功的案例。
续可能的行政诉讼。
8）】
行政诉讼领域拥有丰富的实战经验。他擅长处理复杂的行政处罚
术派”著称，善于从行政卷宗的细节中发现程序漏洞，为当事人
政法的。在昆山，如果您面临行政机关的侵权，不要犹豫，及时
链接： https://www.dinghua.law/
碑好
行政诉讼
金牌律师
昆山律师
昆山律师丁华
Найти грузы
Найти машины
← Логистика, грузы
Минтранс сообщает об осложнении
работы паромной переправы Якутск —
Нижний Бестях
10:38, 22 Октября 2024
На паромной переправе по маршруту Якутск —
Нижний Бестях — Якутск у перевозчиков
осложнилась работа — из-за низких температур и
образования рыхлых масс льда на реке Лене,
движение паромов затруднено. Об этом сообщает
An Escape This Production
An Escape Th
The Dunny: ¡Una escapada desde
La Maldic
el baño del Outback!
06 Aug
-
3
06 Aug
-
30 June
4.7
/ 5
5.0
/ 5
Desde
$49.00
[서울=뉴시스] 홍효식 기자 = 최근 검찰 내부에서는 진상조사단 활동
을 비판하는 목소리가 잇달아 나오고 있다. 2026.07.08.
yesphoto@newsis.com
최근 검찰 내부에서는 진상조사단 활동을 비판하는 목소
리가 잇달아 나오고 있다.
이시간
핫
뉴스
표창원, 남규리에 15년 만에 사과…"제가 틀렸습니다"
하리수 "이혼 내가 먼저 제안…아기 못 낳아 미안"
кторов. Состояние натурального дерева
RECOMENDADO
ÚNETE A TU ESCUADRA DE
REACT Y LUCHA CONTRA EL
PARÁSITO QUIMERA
----
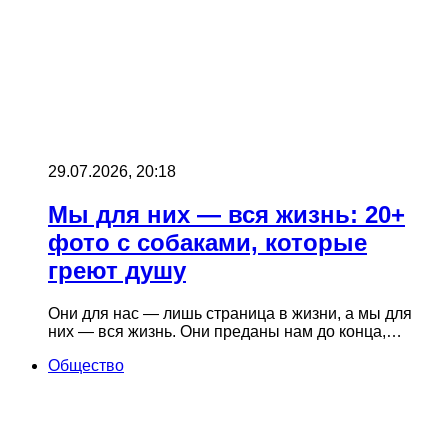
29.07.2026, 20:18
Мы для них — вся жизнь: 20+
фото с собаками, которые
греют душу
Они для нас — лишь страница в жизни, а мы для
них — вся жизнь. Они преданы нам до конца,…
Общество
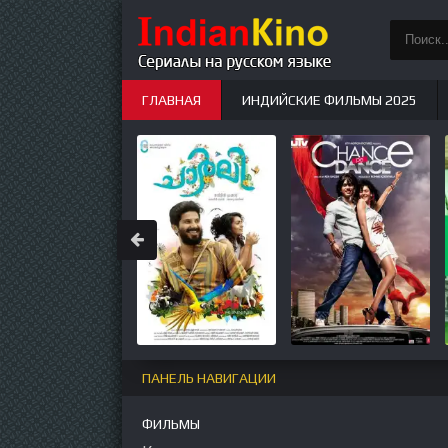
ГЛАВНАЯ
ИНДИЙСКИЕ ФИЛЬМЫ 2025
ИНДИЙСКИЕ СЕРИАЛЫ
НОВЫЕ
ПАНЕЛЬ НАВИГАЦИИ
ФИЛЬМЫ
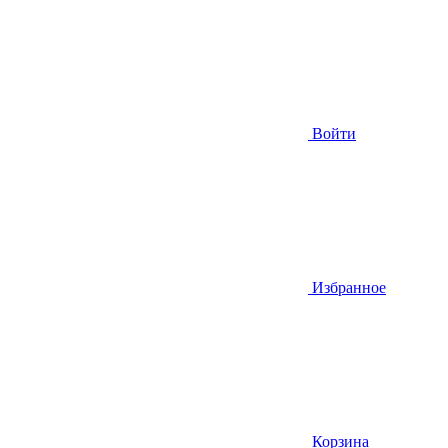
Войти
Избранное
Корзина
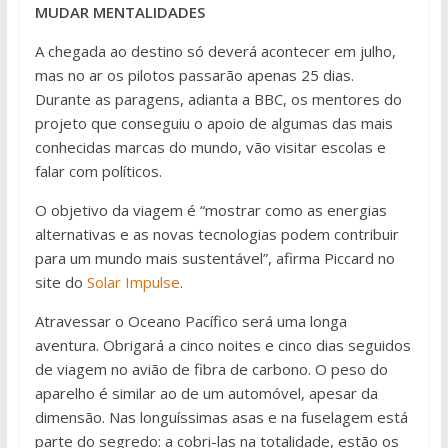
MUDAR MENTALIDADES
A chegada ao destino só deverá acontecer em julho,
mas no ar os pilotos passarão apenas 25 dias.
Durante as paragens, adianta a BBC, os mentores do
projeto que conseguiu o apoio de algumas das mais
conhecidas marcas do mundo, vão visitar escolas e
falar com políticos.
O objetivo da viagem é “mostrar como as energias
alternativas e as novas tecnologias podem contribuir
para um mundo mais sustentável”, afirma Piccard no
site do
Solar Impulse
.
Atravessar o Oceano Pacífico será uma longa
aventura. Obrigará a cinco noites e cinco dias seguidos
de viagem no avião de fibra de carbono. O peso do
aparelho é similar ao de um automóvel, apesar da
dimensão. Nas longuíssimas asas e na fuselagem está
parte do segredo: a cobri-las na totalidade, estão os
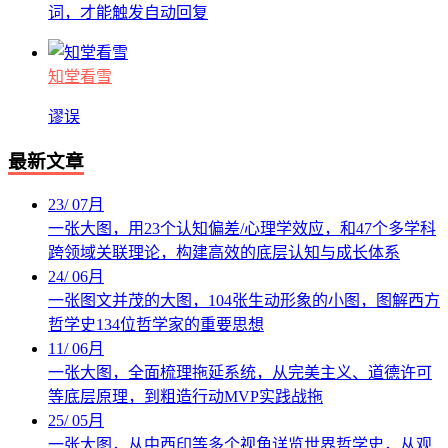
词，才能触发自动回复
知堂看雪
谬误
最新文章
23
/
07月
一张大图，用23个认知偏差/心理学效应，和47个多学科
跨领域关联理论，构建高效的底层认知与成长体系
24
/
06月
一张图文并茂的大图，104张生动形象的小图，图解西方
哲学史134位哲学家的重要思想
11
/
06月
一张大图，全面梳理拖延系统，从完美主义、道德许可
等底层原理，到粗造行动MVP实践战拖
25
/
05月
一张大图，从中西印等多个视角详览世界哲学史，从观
----
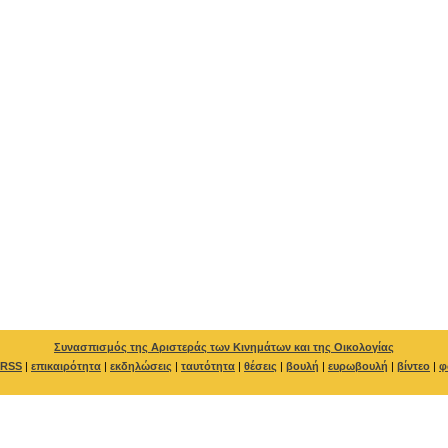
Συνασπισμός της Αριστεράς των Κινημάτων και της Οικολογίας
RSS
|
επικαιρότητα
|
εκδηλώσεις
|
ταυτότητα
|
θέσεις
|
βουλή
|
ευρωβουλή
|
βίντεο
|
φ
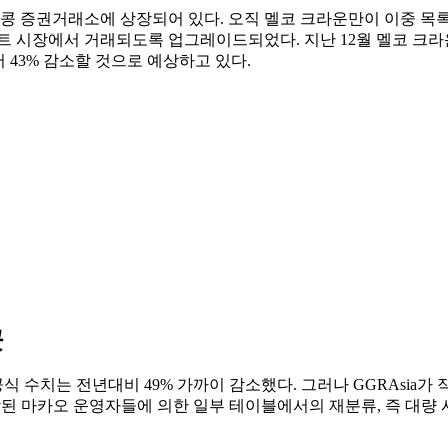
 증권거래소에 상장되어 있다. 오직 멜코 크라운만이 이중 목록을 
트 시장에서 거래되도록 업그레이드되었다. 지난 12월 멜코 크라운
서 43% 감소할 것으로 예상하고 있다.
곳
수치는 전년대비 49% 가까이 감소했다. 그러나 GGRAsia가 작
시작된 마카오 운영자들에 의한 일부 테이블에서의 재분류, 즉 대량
----
WHAT YOU NEED TO DO> Going by the entries above, repeat exactly the lines that start at the line with "επικαιρότητα" and go on through the line with "시작된 마카오 운영자들에 의한 일부 테이블에서의 재분류, 즉 대량". Pictures are not part of the copy.

YOUR SOLUTION>
επικαιρότητα
|
εκδηλώσεις
|
ταυτότητα
|
θέσεις
|
βουλή
|
ευρωβουλή
|
βίντεο
|
φ
 증권거래소에 상장되어 있다. 오직 멜코 크라운만이 이중 목록을 
트 시장에서 거래되도록 업그레이드되었다. 지난 12월 멜코 크라운
서 43% 감소할 것으로 예상하고 있다.
곳
수치는 전년대비 49% 가까이 감소했다. 그러나 GGRAsia가 작
시작된 마카오 운영자들에 의한 일부 테이블에서의 재분류, 즉 대량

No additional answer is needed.